Financial Tip of the Month: Tracking Donations for Tax Purposes

by this time of the year, a lot of people have a good amount of donations to drop off.  after the influx of things at christmas, a lot of people clear out the older items.  and after the start of the new year, even more people adopt some sort of cleaning resolution that often involves decluttering.  donating these items to people (or animals!) in need is a wonderful thing on it's own, but hopefully you know there's another side benefit to your kindness - a tax write off.  yes, your donations are tax deductible.

first up, know what you can donate: clothes (including shoes and accessories), books and movies, small furniture like lamps or side tables, toys and games, kitchen items and other household items (vases, picture frames), tools, sports equipment, and computers and electronics.  you can also donate linens, but i recommend those go straight to your local shelter, of course!
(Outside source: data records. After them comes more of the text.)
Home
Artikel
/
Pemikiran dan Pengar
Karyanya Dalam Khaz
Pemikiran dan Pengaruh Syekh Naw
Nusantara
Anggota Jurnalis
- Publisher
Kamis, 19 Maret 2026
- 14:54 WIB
what can't you donate?  big appliances, car parts, anything broken, mattresses, weapons - you know the drill.  if you're not comfortable gifting it to a friend, it's not appropriate for donation either.
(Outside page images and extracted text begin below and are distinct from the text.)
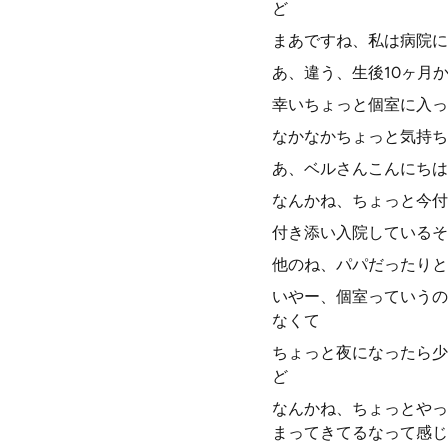
ど
まあですね、私は病院に
あ、違う、生後10ヶ月
幸いちょっと個室に入っ
なかなかちょっと気持ち
あ、ベルさんこんにちは
なんかね、ちょっと今付
付き添い入院しているそ
他のね、パパだったりと
いやー、個室っていうの
なくて
ちょっと夜になったら少
ど
なんかね、ちょっとやっ
まってきてるなって感じ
now, the tax part - the donation limit is 50% of your income.  say you make $40,000 a year.  your donation limit, the amount you can claim your items are worth, is $20,000.  it's unlikely to effect you when you're just donating some clothes and dishes.  in order to get this tax deduction, you have to itemize.  your tax guy will tell you if that's a good idea for you or not.  the standard deduction is somewhere around $6,000 if you're single and $12,000 if you're married, so if you're deducting more than that (say, student loan repayment, plus donations, plus credits for buying energy efficient household appliances, all those good things) you'll want to itemize and get your taxes as low as possible.  i itemize.  i want every single damn dollar.

so how do you decide what your items are worth?  that's the easy part - there's a ton of lists for you.   the salvation army and goodwill each have their own guide.  personally, i donate to the salvation army.  here in chicago, they have a truck that drives around and you can schedule it to pick up your donation (of any size) and they will leave you a receipt for your records.  it's still on you to determine the value of course - they just pick up your bags and go.  you can also try using turbo tax's it’s deductible, which is a bit higher in price for each item and takes a little longer to set up, but it saves all your info for the entire year to your account (and it's free.)

there are a few other donation tracking tools worth mentioning too, if the turbo tax one isn't your style.  online, try the goodwill donation receipt builder.  if you're a pen and paper fan and maybe want to take photos of what you donated for your records, try out iheartorganizing's donation tracker printable.  both are free too, of course.

when the world is making it this easy for you, there's no reason not to donate your old items.  and get a tax break while you do.